In his newly published book, The Corrupt Classroom, Lance Izumi of the Pacific Research Institute illustrates how the public school classroom has become increasingly politicized, with liberal teachers indoctrinating students with an anti-Trump and leftist agenda.

Izumi makes the case that while many school choice supporters rely on academic school performance data to show that public schools are failing, there are many other equally important reasons to support it.

“Many parents, for example, are rightly concerned about the growing politicization of the classroom,” Izumi explains. “Far from being mere anecdotal incidents—and there are lot of those—political bias is becoming systemic in public school systems and has turned many public schools into indoctrination centers for progressive ideologies and causes.”

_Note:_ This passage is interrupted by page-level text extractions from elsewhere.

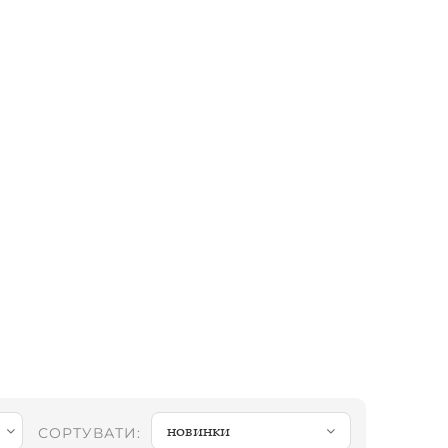
новинки
СОРТУВАТИ:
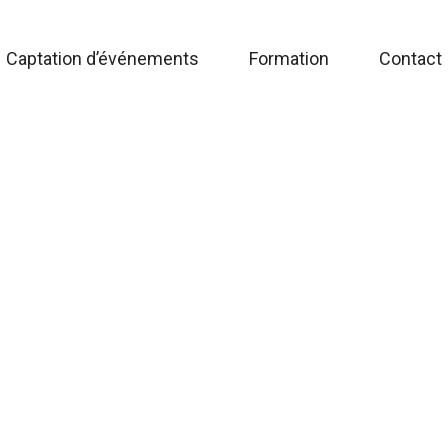
Captation d’événements
Formation
Contact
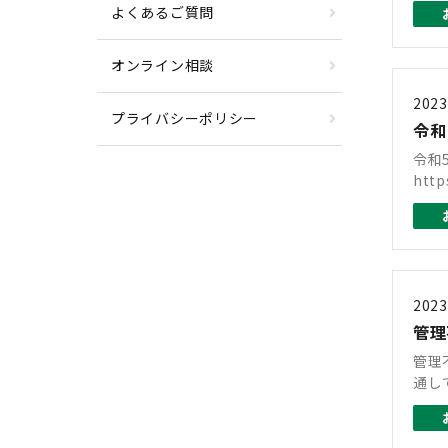
よくあるご質問
オンライン相談
2023
プライバシーポリシー
令和
令和
http
2023
管理
管理
通し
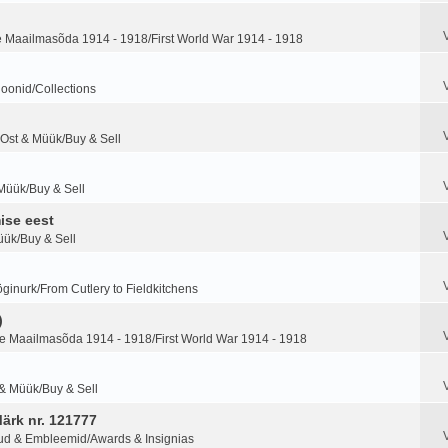
 Maailmasõda 1914 - 1918/First World War 1914 - 1918
ioonid/Collections
Ost & Müük/Buy & Sell
Müük/Buy & Sell
ise eest
üük/Buy & Sell
ginurk/From Cutlery to Fieldkitchens
)
 Maailmasõda 1914 - 1918/First World War 1914 - 1918
 & Müük/Buy & Sell
Märk nr. 121777
ud & Embleemid/Awards & Insignias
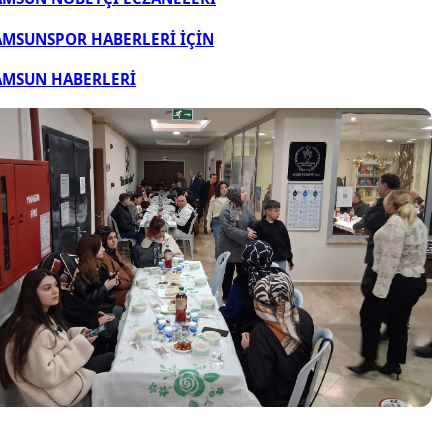
AMSUNSPOR HABERLERİ İÇİN
AMSUN HABERLERİ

For example, the United Educators of San Francisco, a teachers’ union, created an anti-Trump lesson plan and distributed it to 6,000 members. In the lesson plan, Trump was labeled a “racist and sexist man” and included only reports from left-wing sources such as Mother Jones. Teachers were instructed to tell students, “we will keep fighting” and “we must and will fight for justice against an unjust system and an unjust people.”

Izumi also cites the example of Yvette Felarca, a teacher at a middle school in Berkeley, Calif., who is the leader of By Any Means Necessary, which was described as a militant, radical group that uses violence to spread its message. (Read more from “New Book Sheds Light on Anti-Trump Agenda in Public Schools and Politicization of the Classroom” HERE)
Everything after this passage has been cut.